Original image replaced with Mashable logo
Original image has been replaced. Credit: Mashable

Water on the moon

The moon's rotational axis has shifted by 5.5 degrees over the ages

Observations made by a variety of spacecraft over the past few decades suggest that the moon harbors a lot of water ice in permanently shadowed craters near the poles, which are some of the coldest locales in the solar system.

Siegler and his colleagues studied measurements made by two of these probes: NASA's pioneering Lunar Prospector (LP) spacecraft, which circled the moon from January 1998 through July 1999, and the agency's Lunar Reconnaissance Orbiter (LRO), which is still in operation.

The orbiters' data revealed ice deposits at both poles, as expected. But there was a surprise as well: A large patch of ice exists near each pole, in a spot offset from the true pole by 5.5 degrees. Moreover, these "displaced" deposits are positioned such that a straight line drawn through the center of the moon would connect them.
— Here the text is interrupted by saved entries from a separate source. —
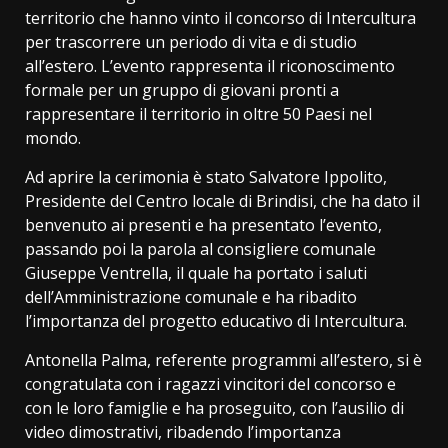
territorio che hanno vinto il concorso di Intercultura
per trascorrere un periodo di vita e di studio
all’estero. L’evento rappresenta il riconoscimento
formale per un gruppo di giovani pronti a
rappresentare il territorio in oltre 50 Paesi nel
mondo.
Ad aprire la cerimonia è stato Salvatore Ippolito,
Presidente del Centro locale di Brindisi, che ha dato il
benvenuto ai presenti e ha presentato l’evento,
passando poi la parola al consigliere comunale
Giuseppe Ventrella, il quale ha portato i saluti
dell’Amministrazione comunale e ha ribadito
l’importanza del progetto educativo di Intercultura.
Antonella Palma, referente programmi all’estero, si è
congratulata con i ragazzi vincitori del concorso e
con le loro famiglie e ha proseguito, con l’ausilio di
video dimostrativi, ribadendo l’importanza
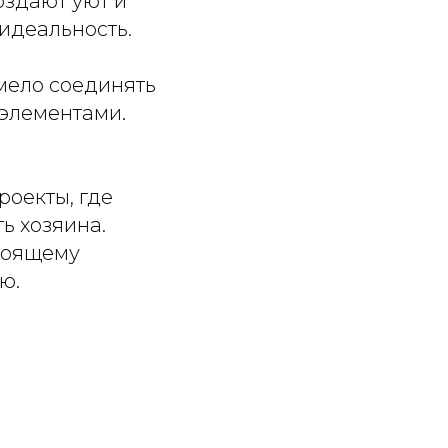
оздают уют и
 идеальность.
смело соединять
 элементами.
роекты, где
ь хозяина.
стоящему
ю.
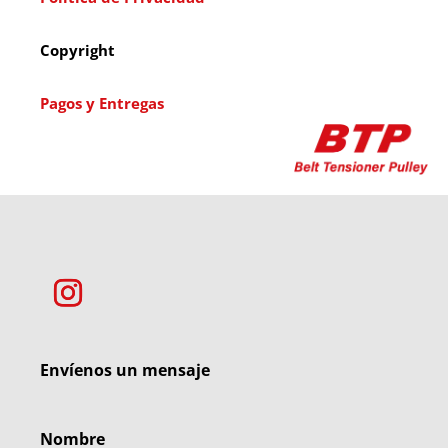
Copyright
Pagos y Entregas
Envíenos un mensaje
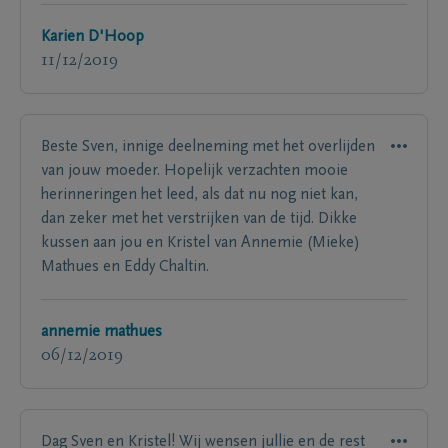
Karien D'Hoop
11/12/2019
Beste Sven, innige deelneming met het overlijden
van jouw moeder. Hopelijk verzachten mooie
herinneringen het leed, als dat nu nog niet kan,
dan zeker met het verstrijken van de tijd. Dikke
kussen aan jou en Kristel van Annemie (Mieke)
Mathues en Eddy Chaltin.
annemie mathues
06/12/2019
Dag Sven en Kristel! Wij wensen jullie en de rest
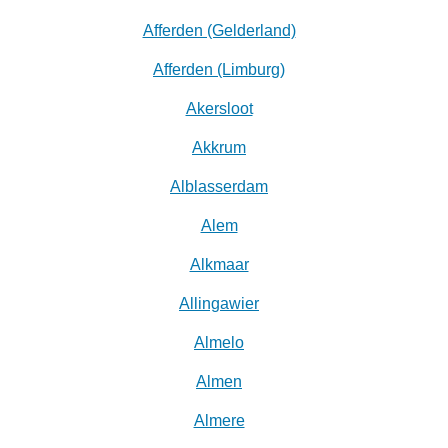
Afferden (Gelderland)
Afferden (Limburg)
Akersloot
Akkrum
Alblasserdam
Alem
Alkmaar
Allingawier
Almelo
Almen
Almere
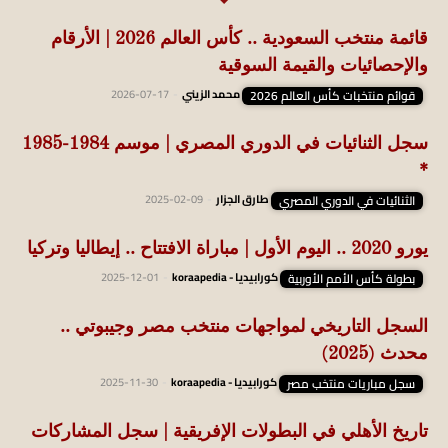
قائمة منتخب السعودية .. كأس العالم 2026 | الأرقام
والإحصائيات والقيمة السوقية
قوائم منتخبات كأس العالم 2026
محمد الزيني
-
2026-07-17
سجل الثنائيات في الدوري المصري | موسم 1984-1985
*
الثنائيات في الدوري المصري
طارق الجزار
-
2025-02-09
يورو 2020 .. اليوم الأول | مباراة الافتتاح .. إيطاليا وتركيا
بطولة كأس الأمم الأوربية
كورابيديا - koraapedia
-
2025-12-01
السجل التاريخي لمواجهات منتخب مصر وجيبوتي ..
محدث (2025)
سجل مباريات منتخب مصر
كورابيديا - koraapedia
-
2025-11-30
تاريخ الأهلي في البطولات الإفريقية | سجل المشاركات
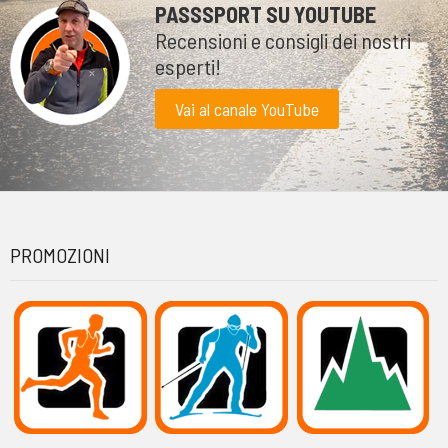
PASSSPORT SU YOUTUBE
Recensioni e consigli dei nostri
esperti!
Vai al canale YouTube
PROMOZIONI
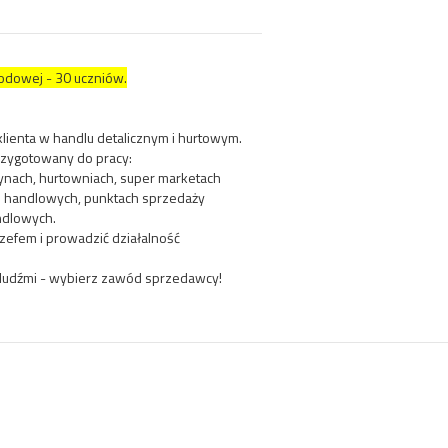
odowej - 30 uczniów.
klienta w handlu detalicznym i hurtowym.
rzygotowany do pracy:
ynach, hurtowniach, super marketach
h handlowych, punktach sprzedaży
ndlowych.
efem i prowadzić działalność
 z ludźmi - wybierz zawód sprzedawcy!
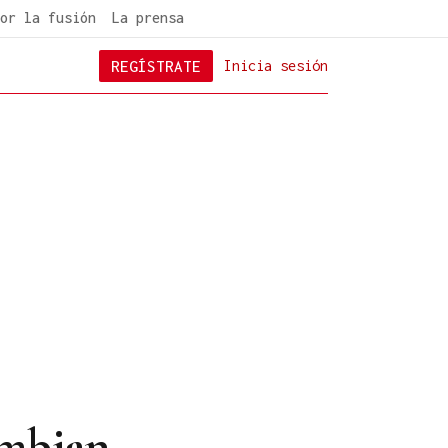
or la fusión
La prensa
REGÍSTRATE
Inicia sesión
ambian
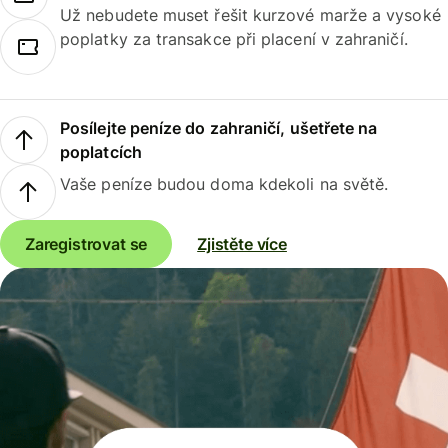
Už nebudete muset řešit kurzové marže a vysoké
poplatky za transakce při placení v zahraničí.
Posílejte peníze do zahraničí, ušetřete na
poplatcích
Vaše peníze budou doma kdekoli na světě.
Zaregistrovat se
Zjistěte více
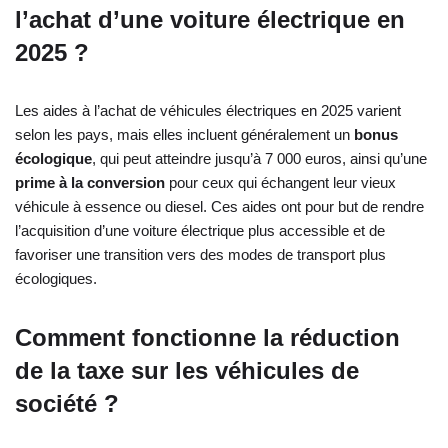
l’achat d’une voiture électrique en
2025 ?
Les aides à l’achat de véhicules électriques en 2025 varient
selon les pays, mais elles incluent généralement un
bonus
écologique
, qui peut atteindre jusqu’à 7 000 euros, ainsi qu’une
prime à la conversion
pour ceux qui échangent leur vieux
véhicule à essence ou diesel. Ces aides ont pour but de rendre
l’acquisition d’une voiture électrique plus accessible et de
favoriser une transition vers des modes de transport plus
écologiques.
Comment fonctionne la réduction
de la taxe sur les véhicules de
société ?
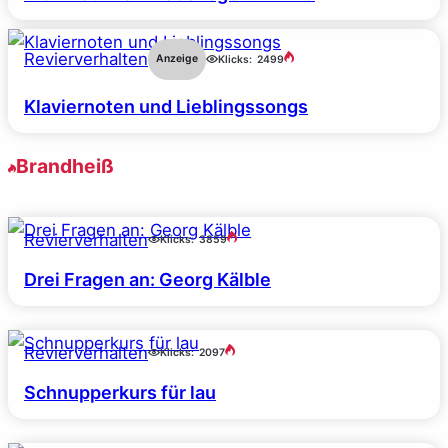
Revierverhalten
Anzeige
Klicks:
2499
Klaviernoten und Lieblingssongs
Brandheiß
Revierverhalten
Klicks:
3859
Drei Fragen an: Georg Kälble
Revierverhalten
Klicks:
2097
Schnupperkurs für lau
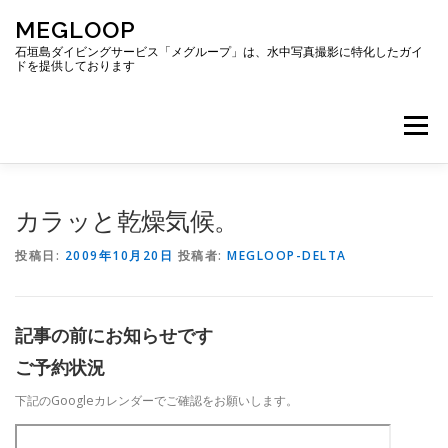
コ
MEGLOOP
ン
テ
石垣島ダイビングサービス「メグループ」は、水中写真撮影に特化したガイ
ドを提供しております
ン
ツ
へ
メニュー
ス
キ
ッ
プ
TOP
ダイビング
ダイビングボート
カラッと乾燥気候。
投稿日:
2009年10月20日
投稿者:
MEGLOOP-DELTA
ギャラリー
アクセス
ご予約・お問い合わせ
記事の前にお知らせです
ブログ
ご予約状況
下記のGoogleカレンダーでご確認をお願いします。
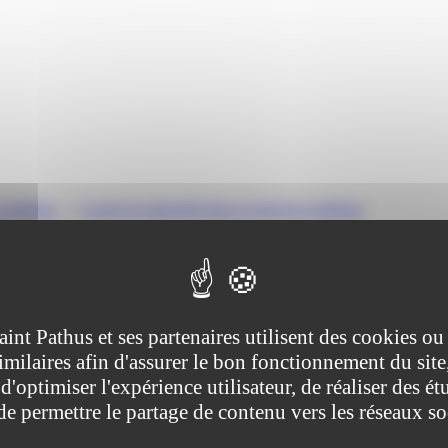
n publique
>
Congé de maternité dans la fonction publique
que
tive (Première ministre)
aint Pathus et ses partenaires utilisent des cookies ou
imilaires afin d'assurer le bon fonctionnement du site
bénéficiez du congé de maternité, que vous soyez fonctionnaire (titulair
d'optimiser l'expérience utilisateur, de réaliser des ét
 de permettre le partage de contenu vers les réseaux s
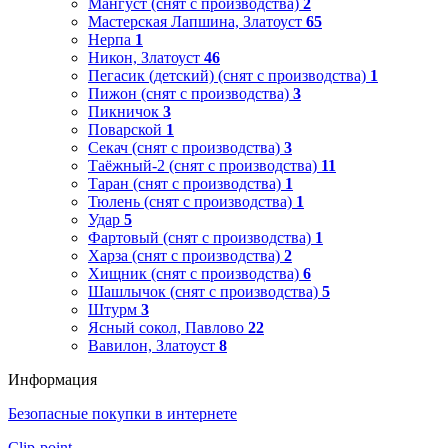
Мангуст (снят с производства)
2
Мастерская Лапшина, Златоуст
65
Нерпа
1
Никон, Златоуст
46
Пегасик (детский) (снят с производства)
1
Пижон (снят с производства)
3
Пикничок
3
Поварской
1
Секач (снят с производства)
3
Таёжный-2 (снят с производства)
11
Таран (снят с производства)
1
Тюлень (снят с производства)
1
Удар
5
Фартовый (снят с производства)
1
Харза (снят с производства)
2
Хищник (снят с производства)
6
Шашлычок (снят с производства)
5
Штурм
3
Ясный сокол, Павлово
22
Вавилон, Златоуст
8
Информация
Безопасные покупки в интернете
Clip-point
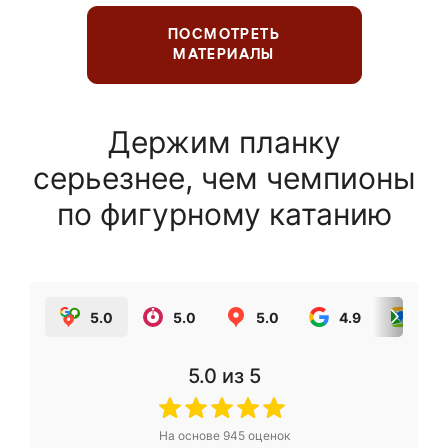
ПОСМОТРЕТЬ
МАТЕРИАЛЫ
Держим планку
серьезнее, чем чемпионы
по фигурному катанию
5.0
5.0
5.0
4.9
5.0
5.0
из 5
На основе
945
оценок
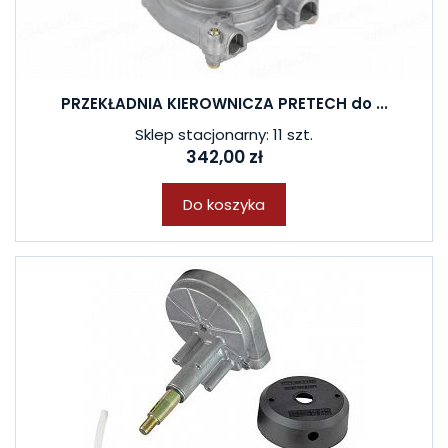
PRZEKŁADNIA KIEROWNICZA PRETECH do ...
Sklep stacjonarny: 11 szt.
342,00 zł
Do koszyka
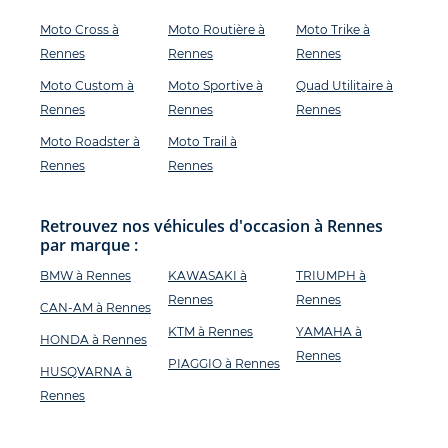
Moto Cross à
Moto Routière à
Moto Trike à
Rennes
Rennes
Rennes
Moto Custom à
Moto Sportive à
Quad Utilitaire à
Rennes
Rennes
Rennes
Moto Roadster à
Moto Trail à
Rennes
Rennes
Retrouvez nos véhicules d'occasion à Rennes
par marque :
BMW à Rennes
KAWASAKI à
TRIUMPH à
Rennes
Rennes
CAN-AM à Rennes
KTM à Rennes
YAMAHA à
HONDA à Rennes
Rennes
PIAGGIO à Rennes
HUSQVARNA à
Rennes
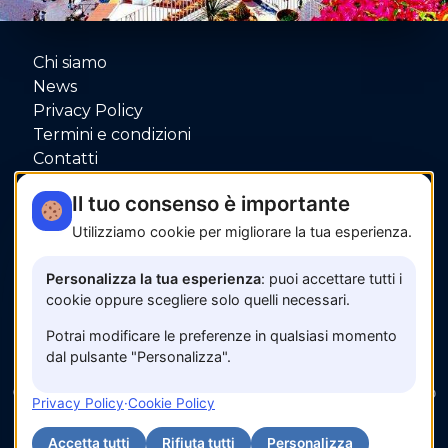
Chi siamo
News
Privacy Policy
Termini e condizioni
Contatti
P.IVA: 06080000653
Il tuo consenso è importante
Utilizziamo cookie per migliorare la tua esperienza.
Pagamenti sicuri con
Personalizza la tua esperienza
: puoi accettare tutti i
cookie oppure scegliere solo quelli necessari.
Potrai modificare le preferenze in qualsiasi momento
dal pulsante "Personalizza".
© 2026 www.amalfisunset.it —
Fix Agency
— Facciamo
Privacy Policy
·
Cookie Policy
cose…
nuove!
Accetta tutti
Rifiuta tutti
Personalizza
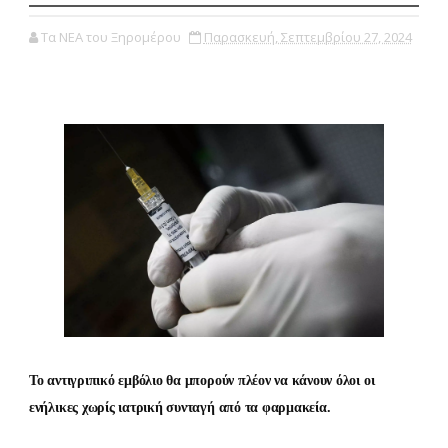
Τα ΝΕΑ του Ξηρομέρου
Παρασκευή, Σεπτεμβρίου 27, 2024
Το αντιγριπικό εμβόλιο θα μπορούν πλέον να κάνουν όλοι οι
ενήλικες χωρίς ιατρική συνταγή από τα φαρμακεία.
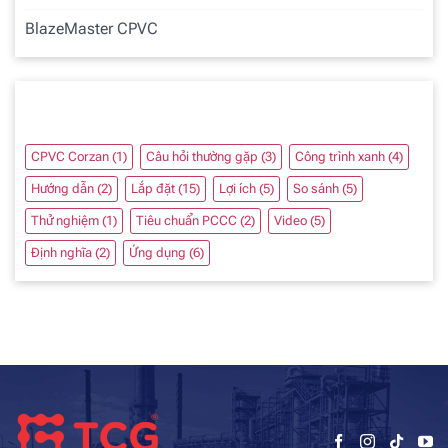
BlazeMaster CPVC
Chủ đề
CPVC Corzan
(1)
Câu hỏi thường gặp
(3)
Công trình xanh
(4)
Hướng dẫn
(2)
Lắp đặt
(15)
Lợi ích
(5)
So sánh
(5)
Thử nghiệm
(1)
Tiêu chuẩn PCCC
(2)
Video
(5)
Định nghĩa
(2)
Ứng dụng
(6)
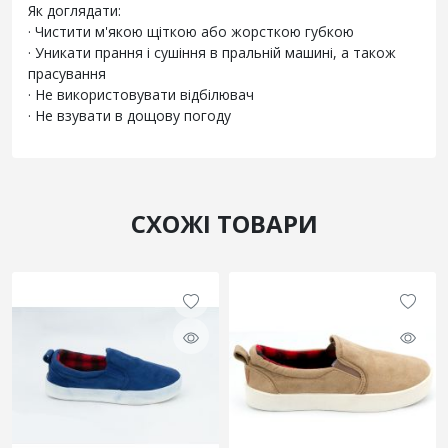
Як доглядати:
· Чистити м'якою щіткою або жорсткою губкою
· Уникати прання і сушіння в пральній машині, а також
прасування
· Не використовувати відбілювач
· Не взувати в дощову погоду
СХОЖІ ТОВАРИ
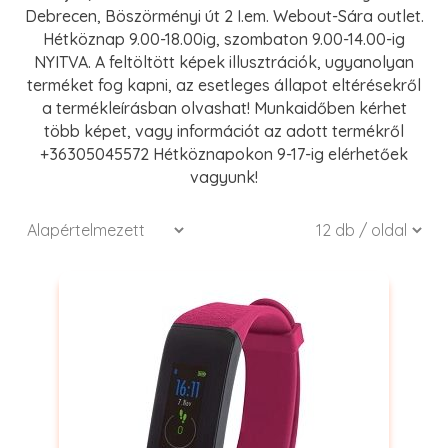
Debrecen, Böszörményi út 2 I.em. Webout-Sára outlet.
Hétköznap 9.00-18.00ig, szombaton 9.00-14.00-ig
NYITVA. A feltöltött képek illusztrációk, ugyanolyan
terméket fog kapni, az esetleges állapot eltérésekről
a termékleírásban olvashat! Munkaidőben kérhet
több képet, vagy információt az adott termékről
+36305045572 Hétköznapokon 9-17-ig elérhetőek
vagyunk!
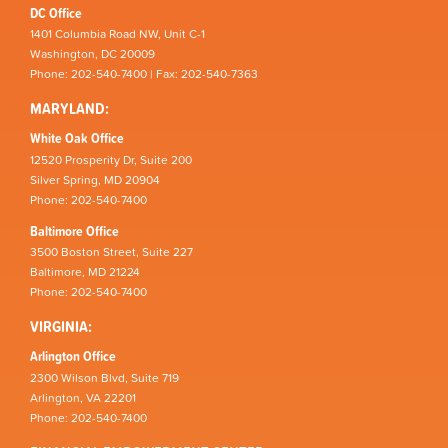
DC Office
1401 Columbia Road NW, Unit C-1
Washington, DC 20009
Phone: 202-540-7400 | Fax: 202-540-7363
MARYLAND:
White Oak Office
12520 Prosperity Dr, Suite 200
Silver Spring, MD 20904
Phone: 202-540-7400
Baltimore Office
3500 Boston Street, Suite 227
Baltimore, MD 21224
Phone: 202-540-7400
VIRGINIA:
Arlington Office
2300 Wilson Blvd, Suite 719
Arlington, VA 22201
Phone: 202-540-7400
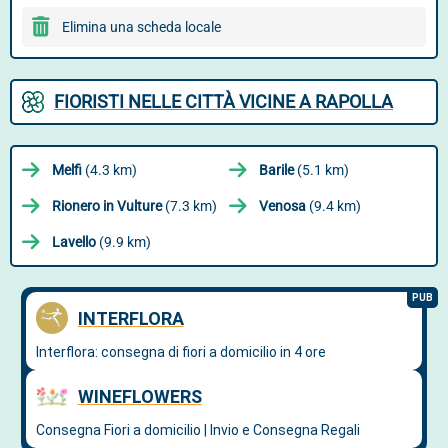
Elimina una scheda locale
FIORISTI NELLE CITTÀ VICINE A RAPOLLA
Melfi
(4.3 km)
Barile
(5.1 km)
Rionero in Vulture
(7.3 km)
Venosa
(9.4 km)
Lavello
(9.9 km)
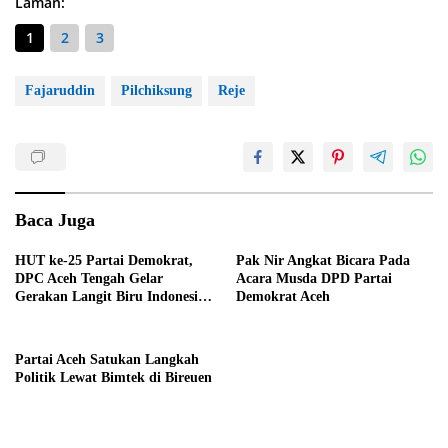
Laman:
1
2
3
Fajaruddin
Pilchiksung
Reje
Baca Juga
HUT ke-25 Partai Demokrat,
Pak Nir Angkat Bicara Pada
DPC Aceh Tengah Gelar
Acara Musda DPD Partai
Gerakan Langit Biru Indonesia
Demokrat Aceh
Asri
Partai Aceh Satukan Langkah
Politik Lewat Bimtek di Bireuen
Siegler and his team have an explanation for this finding, which they reported online March 23 in the journal Nature: The moon's rotational axis has shifted by 5.5 degrees over the ages, and the offset ice patches mark the "paleopoles."

Modeling work suggests these paleopoles were the actual poles about 3 billion years ago, Siegler said.

Original image replaced with Mashable logo
Original image has been replaced. Credit: Mashable

"Models are models, so you can make the migration happen any time between 1.5-4.5 billion years ago depending on how you tweak parameters (such as the past rigidity of the lunar crust), but it most likely was around 3 billion years ago," he said.

The lunar poles then shifted by about 125 miles (200 kilometers) over the course of one billion years or so — a rate of 1 inch (2.5 centimeters) every 126 years, the researchers think.

"This was such a surprising discovery. We tend to think that objects in the sky have always been the way we view them, but in this case the face that is so familiar to us — the Man on the Moon — changed," Siegler said in a statement. "It would be as if Earth's axis relocated from Antarctica to Australia. As the pole moved, the Man on the Moon turned his nose up at the Earth."